Your objective
Quote exactly, and only, the lines of the material below from the line with "Critical Analysis of Sources" through the line with "3. Additional optional processing by consent".

====================

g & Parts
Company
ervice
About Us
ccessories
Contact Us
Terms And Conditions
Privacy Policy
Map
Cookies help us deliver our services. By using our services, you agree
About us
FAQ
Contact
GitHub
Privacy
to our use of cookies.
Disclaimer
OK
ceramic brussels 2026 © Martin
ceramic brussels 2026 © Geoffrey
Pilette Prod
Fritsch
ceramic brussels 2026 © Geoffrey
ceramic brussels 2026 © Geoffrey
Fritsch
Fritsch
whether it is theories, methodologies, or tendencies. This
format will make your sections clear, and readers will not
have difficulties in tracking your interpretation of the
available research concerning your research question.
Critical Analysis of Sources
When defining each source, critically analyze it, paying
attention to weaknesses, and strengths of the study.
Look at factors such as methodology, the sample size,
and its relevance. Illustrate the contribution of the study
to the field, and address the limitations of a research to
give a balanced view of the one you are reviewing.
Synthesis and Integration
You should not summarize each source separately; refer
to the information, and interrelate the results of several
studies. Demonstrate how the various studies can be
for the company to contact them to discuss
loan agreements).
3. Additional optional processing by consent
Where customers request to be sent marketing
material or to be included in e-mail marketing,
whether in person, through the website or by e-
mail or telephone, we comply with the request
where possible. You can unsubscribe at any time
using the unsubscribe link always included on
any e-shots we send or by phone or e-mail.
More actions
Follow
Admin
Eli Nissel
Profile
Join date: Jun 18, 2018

====================

Exercise result
Critical Analysis of Sources
When defining each source, critically analyze it, paying
attention to weaknesses, and strengths of the study.
Look at factors such as methodology, the sample size,
and its relevance. Illustrate the contribution of the study
to the field, and address the limitations of a research to
give a balanced view of the one you are reviewing.
Synthesis and Integration
You should not summarize each source separately; refer
to the information, and interrelate the results of several
studies. Demonstrate how the various studies can be
for the company to contact them to discuss
loan agreements).
3. Additional optional processing by consent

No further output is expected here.